Pemberontakan Madiun yang dimotori Amir Syarifuddin dan Muso yang sejak 1926
dianggap terafiliasi dengan PKI berhasil ditumpas. GRR atas prakarsa Yamin Cs
kemudian melebur beberapa partai yang sehaluan seperti Partai Rakyat, Partai
Rakyat Jelata, Partai Buruh Merdeka, Angkatan Comunis Muda (Acoma), dan Wanita
Rakyat, menjadi satu kesatuan dan berfusi menjadi Partai Murba.
Ketika agresi militer II Belanda meletus pada Desember 1948, Chairul Saleh
ikut bergerilya di Jawa Barat, bergabung bersama Barisan Bambu Runcing
Jawa Barat. Sukarno berjuang angkat senjata di Jawa Tengah. Tan Malaka
bergabung dengan Brigade Mayor Sabaruddin di Jawa Timur. Chairul Saleh ikut Long
March bersama Divisi Siliwangi dari Yogyakarta ke Karawang dan Sanggabuana.

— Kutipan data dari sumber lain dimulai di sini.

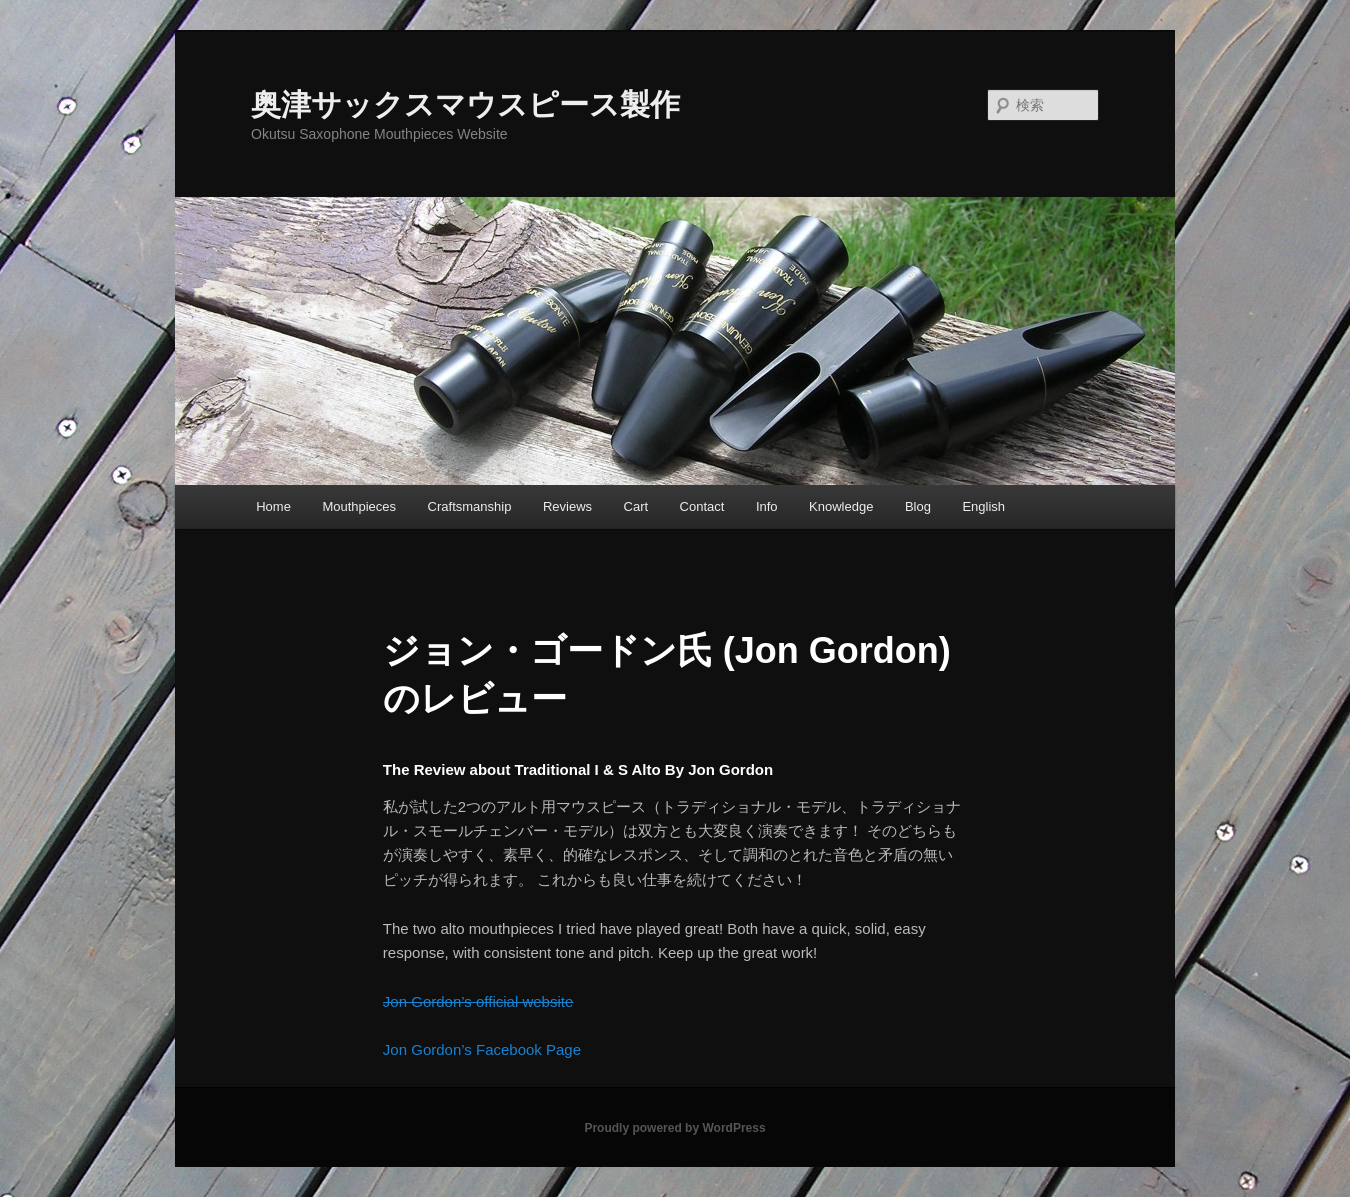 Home (273, 506)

Tidak setuju dengan adanya KMB, Chairul Saleh melarikan diri dari Jakarta
ke Banten bersama anggota kesatuan lainnya yang menyebabkan terjadinya
Peristiwa Banten Selatan. Bulan Februari 1950-1952, Chairul ditangkap dan
dipenjarakan karena dianggap pelanggar hukum Pemerintah RI. Soekarno kemudian memberangkatkannya
melanjutkan sekolah di Fakultas Hukum Universitas Bonn di Jerman Barat 1952-1955.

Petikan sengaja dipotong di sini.